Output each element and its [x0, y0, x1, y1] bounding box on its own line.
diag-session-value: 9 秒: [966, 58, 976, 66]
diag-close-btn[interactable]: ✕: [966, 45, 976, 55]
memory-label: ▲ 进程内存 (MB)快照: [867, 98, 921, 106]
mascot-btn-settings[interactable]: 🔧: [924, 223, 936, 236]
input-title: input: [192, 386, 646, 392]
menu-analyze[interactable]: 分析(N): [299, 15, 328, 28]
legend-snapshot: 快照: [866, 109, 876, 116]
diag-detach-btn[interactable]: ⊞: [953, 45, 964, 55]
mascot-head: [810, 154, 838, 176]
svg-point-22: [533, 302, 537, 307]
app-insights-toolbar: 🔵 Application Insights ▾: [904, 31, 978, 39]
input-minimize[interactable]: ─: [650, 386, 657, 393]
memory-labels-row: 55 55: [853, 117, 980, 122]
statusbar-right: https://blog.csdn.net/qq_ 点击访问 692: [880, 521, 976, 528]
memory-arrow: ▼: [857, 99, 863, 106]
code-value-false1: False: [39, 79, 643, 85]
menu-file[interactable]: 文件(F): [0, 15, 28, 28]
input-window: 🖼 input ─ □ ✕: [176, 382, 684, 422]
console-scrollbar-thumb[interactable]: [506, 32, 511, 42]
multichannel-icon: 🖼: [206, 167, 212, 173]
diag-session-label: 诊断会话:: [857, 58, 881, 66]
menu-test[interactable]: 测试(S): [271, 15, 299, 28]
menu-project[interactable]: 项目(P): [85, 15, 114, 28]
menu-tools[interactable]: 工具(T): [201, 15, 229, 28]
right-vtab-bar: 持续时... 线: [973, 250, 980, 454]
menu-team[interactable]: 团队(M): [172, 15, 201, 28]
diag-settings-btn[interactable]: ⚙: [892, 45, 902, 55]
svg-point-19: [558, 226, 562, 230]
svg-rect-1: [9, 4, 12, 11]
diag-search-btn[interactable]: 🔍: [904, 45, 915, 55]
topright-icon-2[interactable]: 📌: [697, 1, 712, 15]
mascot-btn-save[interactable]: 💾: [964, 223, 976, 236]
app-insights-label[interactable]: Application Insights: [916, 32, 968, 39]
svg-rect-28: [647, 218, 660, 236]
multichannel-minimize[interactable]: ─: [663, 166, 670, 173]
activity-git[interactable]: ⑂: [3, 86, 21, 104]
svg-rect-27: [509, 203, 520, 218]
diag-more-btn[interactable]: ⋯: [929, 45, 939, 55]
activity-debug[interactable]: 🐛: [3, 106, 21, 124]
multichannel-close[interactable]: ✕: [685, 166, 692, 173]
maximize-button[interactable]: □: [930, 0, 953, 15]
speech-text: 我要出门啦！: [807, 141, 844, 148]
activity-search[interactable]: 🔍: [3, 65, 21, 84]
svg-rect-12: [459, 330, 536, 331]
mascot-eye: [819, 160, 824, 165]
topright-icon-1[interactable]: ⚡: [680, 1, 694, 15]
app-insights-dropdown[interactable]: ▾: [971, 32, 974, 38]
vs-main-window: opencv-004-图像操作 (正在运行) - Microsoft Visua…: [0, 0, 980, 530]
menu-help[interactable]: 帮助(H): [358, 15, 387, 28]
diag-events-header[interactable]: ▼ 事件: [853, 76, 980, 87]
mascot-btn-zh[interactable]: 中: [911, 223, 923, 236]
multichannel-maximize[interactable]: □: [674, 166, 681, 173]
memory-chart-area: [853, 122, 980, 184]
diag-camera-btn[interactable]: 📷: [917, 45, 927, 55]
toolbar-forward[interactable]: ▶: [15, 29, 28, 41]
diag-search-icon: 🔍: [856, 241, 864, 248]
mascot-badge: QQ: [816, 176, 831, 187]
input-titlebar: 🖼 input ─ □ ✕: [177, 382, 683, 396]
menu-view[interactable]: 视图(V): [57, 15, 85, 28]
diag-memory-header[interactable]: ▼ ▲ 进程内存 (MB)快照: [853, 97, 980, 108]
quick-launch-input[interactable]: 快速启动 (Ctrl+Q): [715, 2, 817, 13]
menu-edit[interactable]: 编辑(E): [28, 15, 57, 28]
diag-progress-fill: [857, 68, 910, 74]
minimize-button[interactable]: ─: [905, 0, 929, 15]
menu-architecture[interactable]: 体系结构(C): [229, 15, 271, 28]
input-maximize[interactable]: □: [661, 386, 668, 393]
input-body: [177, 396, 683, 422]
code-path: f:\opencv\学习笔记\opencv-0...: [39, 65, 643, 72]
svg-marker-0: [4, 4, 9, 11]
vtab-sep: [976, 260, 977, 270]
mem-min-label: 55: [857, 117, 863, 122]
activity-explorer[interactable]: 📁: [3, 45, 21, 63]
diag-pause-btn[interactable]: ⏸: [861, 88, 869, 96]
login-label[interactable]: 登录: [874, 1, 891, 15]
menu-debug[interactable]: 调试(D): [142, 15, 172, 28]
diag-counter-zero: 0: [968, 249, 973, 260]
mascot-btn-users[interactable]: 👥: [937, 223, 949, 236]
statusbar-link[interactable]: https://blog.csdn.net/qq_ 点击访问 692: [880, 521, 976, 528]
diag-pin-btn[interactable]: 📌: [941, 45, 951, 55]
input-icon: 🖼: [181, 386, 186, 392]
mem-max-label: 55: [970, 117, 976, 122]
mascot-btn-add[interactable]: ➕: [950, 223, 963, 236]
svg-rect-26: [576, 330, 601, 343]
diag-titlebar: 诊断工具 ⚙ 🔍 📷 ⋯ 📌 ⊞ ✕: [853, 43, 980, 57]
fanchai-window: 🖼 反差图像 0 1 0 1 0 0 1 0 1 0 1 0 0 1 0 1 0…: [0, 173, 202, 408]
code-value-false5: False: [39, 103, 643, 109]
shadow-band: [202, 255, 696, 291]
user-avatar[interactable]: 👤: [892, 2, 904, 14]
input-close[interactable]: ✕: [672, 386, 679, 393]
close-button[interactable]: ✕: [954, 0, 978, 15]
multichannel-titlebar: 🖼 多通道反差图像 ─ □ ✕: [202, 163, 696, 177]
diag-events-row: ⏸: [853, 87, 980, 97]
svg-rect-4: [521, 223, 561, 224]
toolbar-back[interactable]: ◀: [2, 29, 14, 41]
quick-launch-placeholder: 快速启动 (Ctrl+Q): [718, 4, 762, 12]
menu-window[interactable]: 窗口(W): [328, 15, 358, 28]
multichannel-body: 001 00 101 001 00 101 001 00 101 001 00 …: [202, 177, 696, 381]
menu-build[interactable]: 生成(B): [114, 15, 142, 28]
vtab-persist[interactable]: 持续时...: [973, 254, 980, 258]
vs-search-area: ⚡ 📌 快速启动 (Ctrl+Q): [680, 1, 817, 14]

────────

Give all of the entries again, exactly.

Output each element and its [x0, y0, x1, y1] bounding box on its own line.
diag-session-value: 9 秒: [966, 58, 976, 66]
diag-close-btn[interactable]: ✕: [966, 45, 976, 55]
memory-label: ▲ 进程内存 (MB)快照: [867, 98, 921, 106]
mascot-btn-settings[interactable]: 🔧: [924, 223, 936, 236]
input-title: input: [192, 386, 646, 392]
menu-analyze[interactable]: 分析(N): [299, 15, 328, 28]
legend-snapshot: 快照: [866, 109, 876, 116]
diag-detach-btn[interactable]: ⊞: [953, 45, 964, 55]
mascot-head: [810, 154, 838, 176]
svg-point-22: [533, 302, 537, 307]
app-insights-toolbar: 🔵 Application Insights ▾: [904, 31, 978, 39]
input-minimize[interactable]: ─: [650, 386, 657, 393]
memory-labels-row: 55 55: [853, 117, 980, 122]
statusbar-right: https://blog.csdn.net/qq_ 点击访问 692: [880, 521, 976, 528]
memory-arrow: ▼: [857, 99, 863, 106]
code-value-false1: False: [39, 79, 643, 85]
menu-file[interactable]: 文件(F): [0, 15, 28, 28]
input-window: 🖼 input ─ □ ✕: [176, 382, 684, 422]
console-scrollbar-thumb[interactable]: [506, 32, 511, 42]
multichannel-icon: 🖼: [206, 167, 212, 173]
diag-session-label: 诊断会话:: [857, 58, 881, 66]
menu-test[interactable]: 测试(S): [271, 15, 299, 28]
menu-project[interactable]: 项目(P): [85, 15, 114, 28]
menu-tools[interactable]: 工具(T): [201, 15, 229, 28]
right-vtab-bar: 持续时... 线: [973, 250, 980, 454]
menu-team[interactable]: 团队(M): [172, 15, 201, 28]
diag-settings-btn[interactable]: ⚙: [892, 45, 902, 55]
svg-point-19: [558, 226, 562, 230]
svg-rect-1: [9, 4, 12, 11]
diag-search-btn[interactable]: 🔍: [904, 45, 915, 55]
topright-icon-2[interactable]: 📌: [697, 1, 712, 15]
mascot-btn-save[interactable]: 💾: [964, 223, 976, 236]
app-insights-label[interactable]: Application Insights: [916, 32, 968, 39]
svg-rect-28: [647, 218, 660, 236]
multichannel-minimize[interactable]: ─: [663, 166, 670, 173]
activity-git[interactable]: ⑂: [3, 86, 21, 104]
svg-rect-27: [509, 203, 520, 218]
diag-more-btn[interactable]: ⋯: [929, 45, 939, 55]
activity-debug[interactable]: 🐛: [3, 106, 21, 124]
multichannel-close[interactable]: ✕: [685, 166, 692, 173]
maximize-button[interactable]: □: [930, 0, 953, 15]
speech-text: 我要出门啦！: [807, 141, 844, 148]
activity-search[interactable]: 🔍: [3, 65, 21, 84]
svg-rect-12: [459, 330, 536, 331]
mascot-eye: [819, 160, 824, 165]
topright-icon-1[interactable]: ⚡: [680, 1, 694, 15]
app-insights-dropdown[interactable]: ▾: [971, 32, 974, 38]
vs-main-window: opencv-004-图像操作 (正在运行) - Microsoft Visua…: [0, 0, 980, 530]
menu-help[interactable]: 帮助(H): [358, 15, 387, 28]
diag-events-header[interactable]: ▼ 事件: [853, 76, 980, 87]
mascot-btn-zh[interactable]: 中: [911, 223, 923, 236]
multichannel-maximize[interactable]: □: [674, 166, 681, 173]
memory-chart-area: [853, 122, 980, 184]
diag-camera-btn[interactable]: 📷: [917, 45, 927, 55]
toolbar-forward[interactable]: ▶: [15, 29, 28, 41]
diag-search-icon: 🔍: [856, 241, 864, 248]
mascot-badge: QQ: [816, 176, 831, 187]
input-titlebar: 🖼 input ─ □ ✕: [177, 382, 683, 396]
menu-view[interactable]: 视图(V): [57, 15, 85, 28]
diag-memory-header[interactable]: ▼ ▲ 进程内存 (MB)快照: [853, 97, 980, 108]
quick-launch-input[interactable]: 快速启动 (Ctrl+Q): [715, 2, 817, 13]
menu-edit[interactable]: 编辑(E): [28, 15, 57, 28]
diag-progress-fill: [857, 68, 910, 74]
minimize-button[interactable]: ─: [905, 0, 929, 15]
menu-architecture[interactable]: 体系结构(C): [229, 15, 271, 28]
input-maximize[interactable]: □: [661, 386, 668, 393]
input-body: [177, 396, 683, 422]
code-path: f:\opencv\学习笔记\opencv-0...: [39, 65, 643, 72]
svg-marker-0: [4, 4, 9, 11]
vtab-sep: [976, 260, 977, 270]
mem-min-label: 55: [857, 117, 863, 122]
activity-explorer[interactable]: 📁: [3, 45, 21, 63]
diag-pause-btn[interactable]: ⏸: [861, 88, 869, 96]
login-label[interactable]: 登录: [874, 1, 891, 15]
menu-debug[interactable]: 调试(D): [142, 15, 172, 28]
diag-counter-zero: 0: [968, 249, 973, 260]
mascot-btn-users[interactable]: 👥: [937, 223, 949, 236]
statusbar-link[interactable]: https://blog.csdn.net/qq_ 点击访问 692: [880, 521, 976, 528]
diag-pin-btn[interactable]: 📌: [941, 45, 951, 55]
input-icon: 🖼: [181, 386, 186, 392]
mem-max-label: 55: [970, 117, 976, 122]
mascot-btn-add[interactable]: ➕: [950, 223, 963, 236]
svg-rect-26: [576, 330, 601, 343]
diag-titlebar: 诊断工具 ⚙ 🔍 📷 ⋯ 📌 ⊞ ✕: [853, 43, 980, 57]
fanchai-window: 🖼 反差图像 0 1 0 1 0 0 1 0 1 0 1 0 0 1 0 1 0…: [0, 173, 202, 408]
code-value-false5: False: [39, 103, 643, 109]
shadow-band: [202, 255, 696, 291]
user-avatar[interactable]: 👤: [892, 2, 904, 14]
input-close[interactable]: ✕: [672, 386, 679, 393]
close-button[interactable]: ✕: [954, 0, 978, 15]
multichannel-titlebar: 🖼 多通道反差图像 ─ □ ✕: [202, 163, 696, 177]
diag-events-row: ⏸: [853, 87, 980, 97]
svg-rect-4: [521, 223, 561, 224]
toolbar-back[interactable]: ◀: [2, 29, 14, 41]
quick-launch-placeholder: 快速启动 (Ctrl+Q): [718, 4, 762, 12]
menu-window[interactable]: 窗口(W): [328, 15, 358, 28]
multichannel-body: 001 00 101 001 00 101 001 00 101 001 00 …: [202, 177, 696, 381]
menu-build[interactable]: 生成(B): [114, 15, 142, 28]
vtab-persist[interactable]: 持续时...: [973, 254, 980, 258]
vs-search-area: ⚡ 📌 快速启动 (Ctrl+Q): [680, 1, 817, 14]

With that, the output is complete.